Extracted page text data

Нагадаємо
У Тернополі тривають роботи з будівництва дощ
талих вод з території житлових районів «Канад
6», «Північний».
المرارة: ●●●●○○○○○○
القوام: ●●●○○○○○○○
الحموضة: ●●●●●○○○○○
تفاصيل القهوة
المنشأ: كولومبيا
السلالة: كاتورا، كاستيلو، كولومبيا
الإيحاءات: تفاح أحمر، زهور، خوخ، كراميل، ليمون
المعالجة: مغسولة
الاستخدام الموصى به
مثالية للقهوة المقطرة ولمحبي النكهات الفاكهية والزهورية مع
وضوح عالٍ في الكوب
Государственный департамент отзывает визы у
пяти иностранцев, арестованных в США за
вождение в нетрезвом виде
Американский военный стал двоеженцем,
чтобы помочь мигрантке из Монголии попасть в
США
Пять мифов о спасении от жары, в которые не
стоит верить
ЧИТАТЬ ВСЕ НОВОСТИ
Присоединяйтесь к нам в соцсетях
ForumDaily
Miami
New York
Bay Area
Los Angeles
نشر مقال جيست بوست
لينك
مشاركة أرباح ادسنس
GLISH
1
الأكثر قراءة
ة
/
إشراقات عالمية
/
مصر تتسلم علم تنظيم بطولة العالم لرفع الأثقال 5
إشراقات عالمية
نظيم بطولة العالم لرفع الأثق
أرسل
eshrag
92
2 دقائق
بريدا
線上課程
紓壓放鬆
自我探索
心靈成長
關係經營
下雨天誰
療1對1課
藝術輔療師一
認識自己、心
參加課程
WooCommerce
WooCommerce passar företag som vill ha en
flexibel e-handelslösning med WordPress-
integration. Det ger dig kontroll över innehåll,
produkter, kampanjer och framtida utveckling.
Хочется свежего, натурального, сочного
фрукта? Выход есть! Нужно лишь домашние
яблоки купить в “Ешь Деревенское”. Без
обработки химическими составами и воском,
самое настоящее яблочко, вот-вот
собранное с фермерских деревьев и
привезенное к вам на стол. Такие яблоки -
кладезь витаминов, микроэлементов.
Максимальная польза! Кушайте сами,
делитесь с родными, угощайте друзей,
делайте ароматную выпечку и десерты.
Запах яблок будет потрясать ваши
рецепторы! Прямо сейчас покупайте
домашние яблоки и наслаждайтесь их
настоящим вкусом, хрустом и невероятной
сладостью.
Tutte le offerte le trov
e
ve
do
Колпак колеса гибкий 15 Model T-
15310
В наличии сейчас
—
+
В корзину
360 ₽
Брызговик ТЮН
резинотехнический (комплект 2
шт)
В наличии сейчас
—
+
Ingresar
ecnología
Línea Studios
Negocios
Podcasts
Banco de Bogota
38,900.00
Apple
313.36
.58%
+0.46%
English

### PROBLEM DESCRIPTION
All of the entries above, written out exactly, make up the reply.

### REPLY TO THE TASK
Нагадаємо
У Тернополі тривають роботи з будівництва дощ
талих вод з території житлових районів «Канад
6», «Північний».
المرارة: ●●●●○○○○○○
القوام: ●●●○○○○○○○
الحموضة: ●●●●●○○○○○
تفاصيل القهوة
المنشأ: كولومبيا
السلالة: كاتورا، كاستيلو، كولومبيا
الإيحاءات: تفاح أحمر، زهور، خوخ، كراميل، ليمون
المعالجة: مغسولة
الاستخدام الموصى به
مثالية للقهوة المقطرة ولمحبي النكهات الفاكهية والزهورية مع
وضوح عالٍ في الكوب
Государственный департамент отзывает визы у
пяти иностранцев, арестованных в США за
вождение в нетрезвом виде
Американский военный стал двоеженцем,
чтобы помочь мигрантке из Монголии попасть в
США
Пять мифов о спасении от жары, в которые не
стоит верить
ЧИТАТЬ ВСЕ НОВОСТИ
Присоединяйтесь к нам в соцсетях
ForumDaily
Miami
New York
Bay Area
Los Angeles
نشر مقال جيست بوست
لينك
مشاركة أرباح ادسنس
GLISH
1
الأكثر قراءة
ة
/
إشراقات عالمية
/
مصر تتسلم علم تنظيم بطولة العالم لرفع الأثقال 5
إشراقات عالمية
نظيم بطولة العالم لرفع الأثق
أرسل
eshrag
92
2 دقائق
بريدا
線上課程
紓壓放鬆
自我探索
心靈成長
關係經營
下雨天誰
療1對1課
藝術輔療師一
認識自己、心
參加課程
WooCommerce
WooCommerce passar företag som vill ha en
flexibel e-handelslösning med WordPress-
integration. Det ger dig kontroll över innehåll,
produkter, kampanjer och framtida utveckling.
Хочется свежего, натурального, сочного
фрукта? Выход есть! Нужно лишь домашние
яблоки купить в “Ешь Деревенское”. Без
обработки химическими составами и воском,
самое настоящее яблочко, вот-вот
собранное с фермерских деревьев и
привезенное к вам на стол. Такие яблоки -
кладезь витаминов, микроэлементов.
Максимальная польза! Кушайте сами,
делитесь с родными, угощайте друзей,
делайте ароматную выпечку и десерты.
Запах яблок будет потрясать ваши
рецепторы! Прямо сейчас покупайте
домашние яблоки и наслаждайтесь их
настоящим вкусом, хрустом и невероятной
сладостью.
Tutte le offerte le trov
e
ve
do
Колпак колеса гибкий 15 Model T-
15310
В наличии сейчас
—
+
В корзину
360 ₽
Брызговик ТЮН
резинотехнический (комплект 2
шт)
В наличии сейчас
—
+
Ingresar
ecnología
Línea Studios
Negocios
Podcasts
Banco de Bogota
38,900.00
Apple
313.36
.58%
+0.46%
English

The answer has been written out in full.